We're allowed 3 a day, 6 total. They are kind of exciting for this northern boy to bag, just not raised with them. Gotta love their attitude!


----------



## lfnh (Aug 1, 2011)

Nice photos.
Interesting buttons in the first photo.


----------



## deeker (Aug 1, 2011)

No matter how you cook 'em they still taste like snakes. Some are not bad.

Bet it would taste better than a cooked politician.


----------



## ShoerFast (Aug 1, 2011)

deeker said:


> No matter how you cook 'em they still taste like snakes. Some are not bad.
> 
> Bet it would taste better than a cooked politician.


 
Is there a difference? 

Pictured in grass you know.


----------



## PasoRoblesJimmy (Aug 1, 2011)

I avoid walking in tall grass as much as possible. The rattlesnakes around here are in mating season. Sometimes they are seen on paved roads. Tires running over them doesn't seem to bother them. Skidding with them underneath a tire really messes them up.


----------



## Oldtimer (Aug 2, 2011)

I'd harvest his snake-ass alright. I'd harvest him with a 12 gauge magnum buckshot, all 5 rounds.

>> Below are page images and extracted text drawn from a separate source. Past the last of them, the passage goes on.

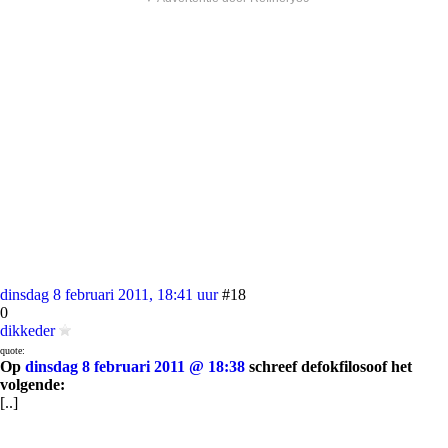
dinsdag 8 februari 2011, 18:41 uur
#18
0
dikkeder
quote:
Op
dinsdag 8 februari 2011 @ 18:38
schreef defokfilosoof het
volgende:
[..]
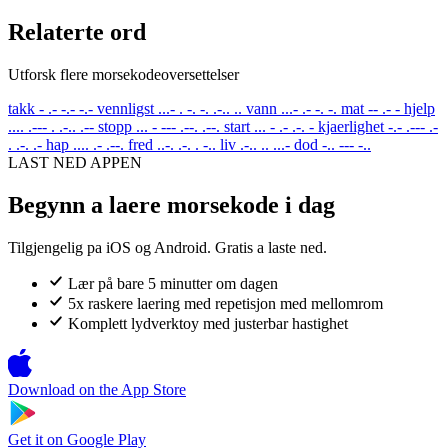
Relaterte ord
Utforsk flere morsekodeoversettelser
takk
- .- -.- -.-
vennligst
...- . -. -. .-.. ..
vann
...- .- -. -.
mat
-- .- -
hjelp
.... .--- . .-.. .--
stopp
... - --- .--. .--.
start
... - .- .-. -
kjaerlighet
-.- .--- .-
. .-. .-
hap
.... .- .--.
fred
..-. .-. . -..
liv
.-.. .. ...-
dod
-.. --- -..
LAST NED APPEN
Begynn a laere morsekode i dag
Tilgjengelig pa iOS og Android. Gratis a laste ned.
Lær på bare 5 minutter om dagen
5x raskere laering med repetisjon med mellomrom
Komplett lydverktoy med justerbar hastighet
Download on the
App Store
Get it on
Google Play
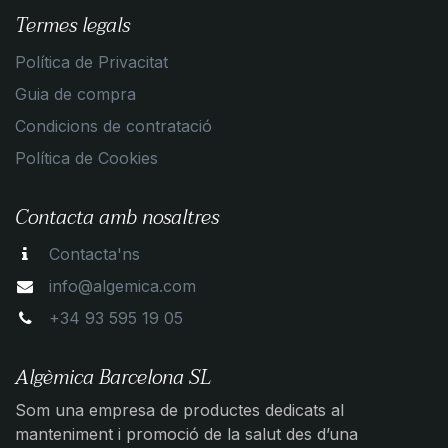
Termes legals
Política de Privacitat
Guia de compra
Condicions de contratació
Política de Cookies
Contacta amb nosaltres
Contacta'ns
info@algemica.com
+34 93 595 19 05
Algèmica Barcelona SL
Som una empresa de productes dedicats al
manteniment i promoció de la salut des d’una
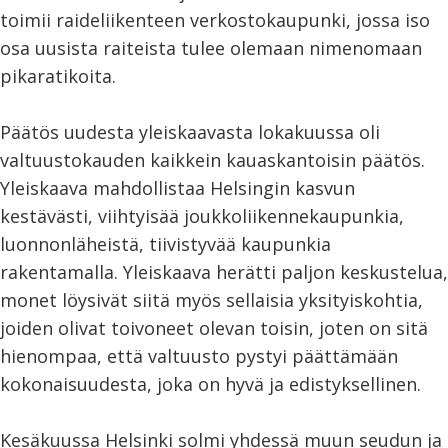
toimii raideliikenteen verkostokaupunki, jossa iso
osa uusista raiteista tulee olemaan nimenomaan
pikaratikoita.
Päätös uudesta yleiskaavasta lokakuussa oli
valtuustokauden kaikkein kauaskantoisin päätös.
Yleiskaava mahdollistaa Helsingin kasvun
kestävästi, viihtyisää joukkoliikennekaupunkia,
luonnonläheistä, tiivistyvää kaupunkia
rakentamalla. Yleiskaava herätti paljon keskustelua,
monet löysivät siitä myös sellaisia yksityiskohtia,
joiden olivat toivoneet olevan toisin, joten on sitä
hienompaa, että valtuusto pystyi päättämään
kokonaisuudesta, joka on hyvä ja edistyksellinen.
Kesäkuussa Helsinki solmi yhdessä muun seudun ja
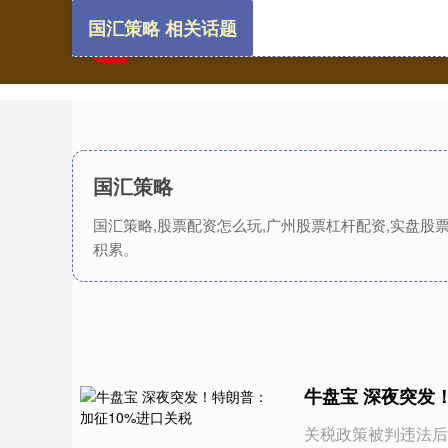
国汇策略 相关话题
国汇策略
国汇策略,股票配资怎么玩,广州股票杠杆配资,实盘
积累。
牛盘宝 深夜突发
关税政策被判违法后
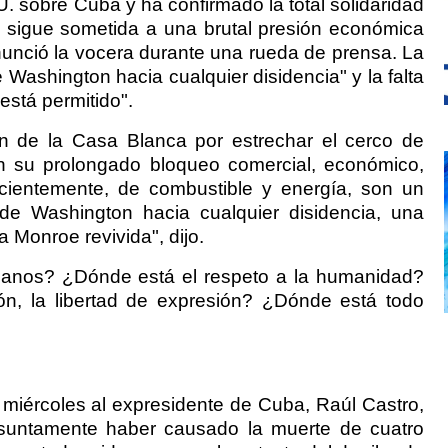
 sobre Cuba y ha confirmado la total solidaridad
sigue sometida a una brutal presión económica
nunció la vocera durante una rueda de prensa. La
 Washington hacia cualquier disidencia" y la falta
está permitido".
ón de la Casa Blanca por estrechar el cerco de
n su prolongado bloqueo comercial, económico,
ecientemente, de combustible y energía, son un
ia de Washington hacia cualquier disidencia, una
 Monroe revivida", dijo.
anos? ¿Dónde está el respeto a la humanidad?
ón, la libertad de expresión? ¿Dónde está todo
 miércoles al expresidente de Cuba, Raúl Castro,
esuntamente haber causado la muerte de cuatro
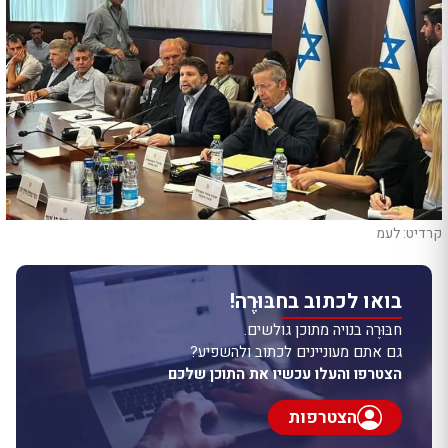
קרדיט: לעמ
בואו לכתוב בחבּוּרֶה!
חבּוּרֶה בנויה מתוכן גולשים.
גם אתם מעוניינים לכתוב ולהשפיע?
הצטרפו והעלו עכשיו את התוכן שלכם
הצטרפות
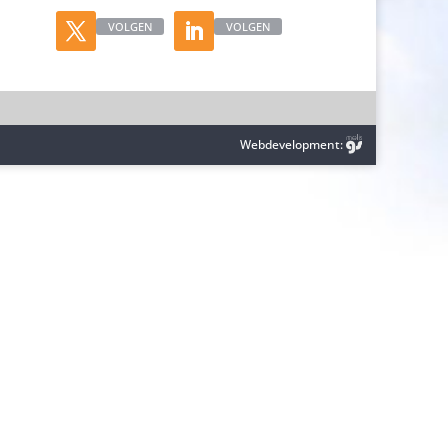
VOLGEN
VOLGEN
Webdevelopment:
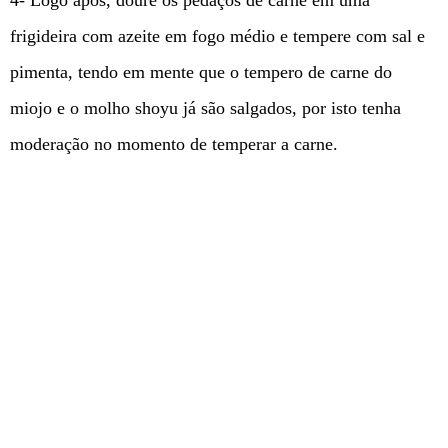
4- Logo após, doure os pedaços de carne em uma
frigideira com azeite em fogo médio e tempere com sal e
pimenta, tendo em mente que o tempero de carne do
miojo e o molho shoyu já são salgados, por isto tenha
moderação no momento de temperar a carne.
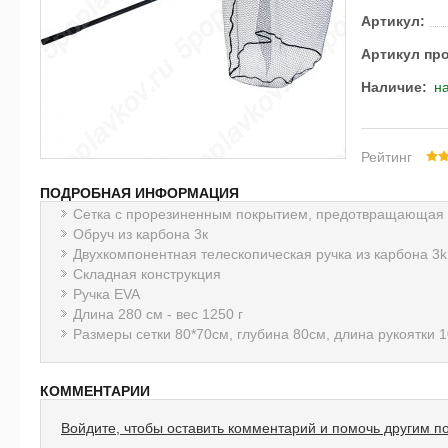
Артикул:
Артикул пр
Наличие:
на
Рейтинг
ПОДРОБНАЯ ИНФОРМАЦИЯ
Сетка с прорезиненным покрытием, предотвращающая 
Обруч из карбона 3к
Двухкомпонентная телескопическая ручка из карбона 3k
Складная конструкция
Ручка EVA
Длина 280 см - вес 1250 г
Размеры сетки 80*70см, глубина 80см, длина рукоятки 
КОММЕНТАРИИ
Войдите, чтобы оставить комментарий и помочь другим п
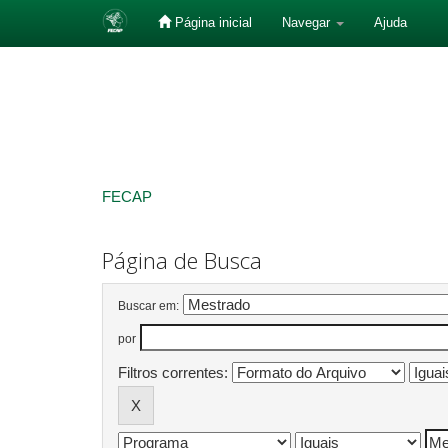
Página inicial
Navegar
Ajuda
Skip
navigation
FECAP
Página de Busca
Buscar em:
por
Filtros correntes:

You'll never catch me living where those mothertruckers exist. Ever.


----------



## PasoRoblesJimmy (Aug 2, 2011)

Oldtimer said:


> I'd harvest his snake-ass alright. I'd harvest him with a 12 gauge magnum buckshot, all 5 rounds.
> 
> You'll never catch me living where those mothertruckers exist. Ever.


 
Copperheads are far more dangerous than rattlesnakes. Copperheads strike without warning.


----------



## Oldtimer (Aug 2, 2011)

I won't be found living where ANY poisonous snake, Crotchadiles, Pythons, Allygators, Grizzly bahrs, scorpions, gila monsters, dingos, lions, tigers or manbearpigs exist.

Ever.


----------



## Buckshot00 (Aug 5, 2011)

Nice pics. Thanks for sharing.


----------



## lfnh (Aug 5, 2011)

PasoRoblesJimmy said:


> Copperheads are far more dangerous than rattlesnakes. Copperheads strike without warning.


 
As do rattlers without rattles, young springers (jumpers), and the ones under that hay bale, ime.


----------